I personally find the UI to be buggy and confusing.
The workflows are confusing and often offer you with prompts that don't apply, so you get used to ignoring warnings.
eg. "are you sure you don't want to auto-merge?" "Are you sure you want to overwrite files?"
The UI always badgers you to use the auto-merge feature but every
time I've tried it, it ends up messing up my code (C#).
On top of that, the packaged diff tool (Guiffy) is buggy and doesn't display text
properly.
Weird workflow quirks can result in your changes being overwritten.
It doesn't do directory syncing
...which means that every time you add a new file to your project you must by-hand go and add it to the SCM repository. If you don't, everything will look normal to you until one of your teammates emails you because you broke the build.
There's no good way to copy over revision histories when you are branching
... which means that you are less likely to branch when you should be. There's nothing more frustrating than to have to store code locally because you're making changes right before a release and your team refuses to branch the code into another repository.
There's no good way to blacklist certain files from being checked-in or from being overwritten during an update.
If there's a file that you don't want to check-in then you're left with the painful chore of scanning through a long list of files and deselecting those you don't want every time you want to check-in. Yuck.
Features aren't documented that well
Of course, they release a user's guide but it's about as helpful as Microsoft Windows help function. It tells you step by step how to do things in the UI (ie. "click 'Create Shadow Directory', then click 'OK'", but it doesn't tell you what those features are, how they are intended to be used, what actually happens server-side etc.
Btw, if you know of any good way to get around these problems let me know :)
Danger!
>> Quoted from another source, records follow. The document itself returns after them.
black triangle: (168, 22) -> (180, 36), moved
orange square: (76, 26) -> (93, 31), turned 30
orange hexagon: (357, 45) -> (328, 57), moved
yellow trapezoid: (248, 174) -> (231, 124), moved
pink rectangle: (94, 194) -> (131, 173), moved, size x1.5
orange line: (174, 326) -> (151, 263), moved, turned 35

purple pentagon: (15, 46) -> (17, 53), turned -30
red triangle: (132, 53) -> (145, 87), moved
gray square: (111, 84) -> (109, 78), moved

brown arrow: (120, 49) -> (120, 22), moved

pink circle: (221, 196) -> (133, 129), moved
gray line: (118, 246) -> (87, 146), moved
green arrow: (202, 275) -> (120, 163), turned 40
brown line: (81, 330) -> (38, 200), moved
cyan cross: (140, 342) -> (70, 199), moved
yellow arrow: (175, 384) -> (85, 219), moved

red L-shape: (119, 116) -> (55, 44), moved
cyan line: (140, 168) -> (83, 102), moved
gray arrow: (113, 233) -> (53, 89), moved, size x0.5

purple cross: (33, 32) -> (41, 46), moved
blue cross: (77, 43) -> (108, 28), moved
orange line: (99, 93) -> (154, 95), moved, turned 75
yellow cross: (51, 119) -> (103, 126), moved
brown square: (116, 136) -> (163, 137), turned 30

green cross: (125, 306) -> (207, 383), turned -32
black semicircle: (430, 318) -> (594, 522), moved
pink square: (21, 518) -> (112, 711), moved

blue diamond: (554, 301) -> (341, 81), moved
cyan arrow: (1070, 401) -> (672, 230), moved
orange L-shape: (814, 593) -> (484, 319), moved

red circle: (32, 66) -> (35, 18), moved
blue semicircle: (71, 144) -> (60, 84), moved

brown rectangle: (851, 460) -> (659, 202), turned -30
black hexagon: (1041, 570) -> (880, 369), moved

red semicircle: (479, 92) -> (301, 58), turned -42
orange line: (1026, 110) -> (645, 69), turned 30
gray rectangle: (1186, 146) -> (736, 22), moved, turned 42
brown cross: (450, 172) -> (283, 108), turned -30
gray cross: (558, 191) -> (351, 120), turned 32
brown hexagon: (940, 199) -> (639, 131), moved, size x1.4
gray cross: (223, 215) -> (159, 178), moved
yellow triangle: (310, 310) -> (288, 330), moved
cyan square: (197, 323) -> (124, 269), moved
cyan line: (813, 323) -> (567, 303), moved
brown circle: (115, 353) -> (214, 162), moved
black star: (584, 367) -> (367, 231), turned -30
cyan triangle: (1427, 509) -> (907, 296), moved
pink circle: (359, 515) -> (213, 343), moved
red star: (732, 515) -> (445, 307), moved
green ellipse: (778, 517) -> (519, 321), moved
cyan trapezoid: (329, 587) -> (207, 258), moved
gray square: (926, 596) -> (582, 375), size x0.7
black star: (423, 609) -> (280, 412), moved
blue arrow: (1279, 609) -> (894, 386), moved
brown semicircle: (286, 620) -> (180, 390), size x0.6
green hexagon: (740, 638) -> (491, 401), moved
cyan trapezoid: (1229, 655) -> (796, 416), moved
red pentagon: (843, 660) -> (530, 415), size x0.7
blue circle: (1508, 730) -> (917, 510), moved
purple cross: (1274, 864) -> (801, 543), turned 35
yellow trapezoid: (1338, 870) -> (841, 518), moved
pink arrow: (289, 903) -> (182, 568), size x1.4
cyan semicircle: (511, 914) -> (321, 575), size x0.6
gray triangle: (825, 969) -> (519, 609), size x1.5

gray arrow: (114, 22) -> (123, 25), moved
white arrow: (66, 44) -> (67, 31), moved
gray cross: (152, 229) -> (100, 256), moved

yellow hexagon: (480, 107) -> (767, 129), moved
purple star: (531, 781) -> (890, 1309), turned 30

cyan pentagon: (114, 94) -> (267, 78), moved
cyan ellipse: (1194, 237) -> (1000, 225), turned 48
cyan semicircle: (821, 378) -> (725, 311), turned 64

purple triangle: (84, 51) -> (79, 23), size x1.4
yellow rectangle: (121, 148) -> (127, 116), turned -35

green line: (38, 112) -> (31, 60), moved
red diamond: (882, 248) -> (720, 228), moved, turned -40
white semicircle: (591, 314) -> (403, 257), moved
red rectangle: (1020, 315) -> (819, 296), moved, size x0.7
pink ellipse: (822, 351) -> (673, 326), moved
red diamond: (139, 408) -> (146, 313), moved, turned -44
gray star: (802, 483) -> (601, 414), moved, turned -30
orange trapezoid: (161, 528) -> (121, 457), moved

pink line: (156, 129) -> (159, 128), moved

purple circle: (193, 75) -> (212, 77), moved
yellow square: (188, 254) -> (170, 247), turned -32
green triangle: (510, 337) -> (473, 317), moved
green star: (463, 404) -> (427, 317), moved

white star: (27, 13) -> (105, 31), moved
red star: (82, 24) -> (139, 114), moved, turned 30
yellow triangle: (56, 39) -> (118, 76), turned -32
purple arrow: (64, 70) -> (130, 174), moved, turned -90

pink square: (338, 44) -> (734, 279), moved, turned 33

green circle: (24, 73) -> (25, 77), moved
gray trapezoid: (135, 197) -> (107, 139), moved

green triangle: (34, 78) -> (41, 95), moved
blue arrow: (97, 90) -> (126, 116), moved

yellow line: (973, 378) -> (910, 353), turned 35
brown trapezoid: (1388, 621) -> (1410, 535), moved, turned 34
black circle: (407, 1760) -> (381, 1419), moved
Danger, Will Robinson!
Surround is a data jail. Once you commit to it, you're stuck. There is no known way to get your history back out to another SCM. Don't get trapped!
This tends to be a problem with closed-source SCMs in general, but I have direct reports that it's especially bad with Surround.
Subversion, git, Mercurial, or Bazaar would be better choices.
I have used Surround at my job for about three years.
It does work well with their (Seapine's) test management and issue tracker program. If you are already using TestTrack, I would say Surround is a good choice.
In general I agree with #eremzeit, but the 'buggy and confusing' comment rarely applies to our workflow. The default diff tool (Guiffy) is bad, but often good enough.
One part I like is the easy ability to share files across repositories without needing to share a whole project/repository. Git does not have a mechanism to do this easily.
Last note: we have used Surround on Linux and Windows and it appears to work just as well on either. It is nice to have the same interface.
Surround SCM.
Pros:
Can apply a development work flow for all files. No two revisions of a file can be in the same status in the work flow.
Has a good UI.
Good licensing system.
Cons:
Stores all data in a RDBMS.. heading for a performance problem if the repo size is huge.
Does not support atomic commits. (you can do atomic commits but the files are still revisions and cannot be refereed using the changelist #)
My ideas about other tools
Subversion suits well for a corporate setup. Perforce is like subversion but faster and has a good UI, simple licensing terms and really super support system.
Recently Accurev has gained a strong footing with its innovative branching methodology.
IMHO. go for tool sets that interact well with your defect tracking, test case management and build management solution. This would help you create a good developer ecosystem thereby saving time.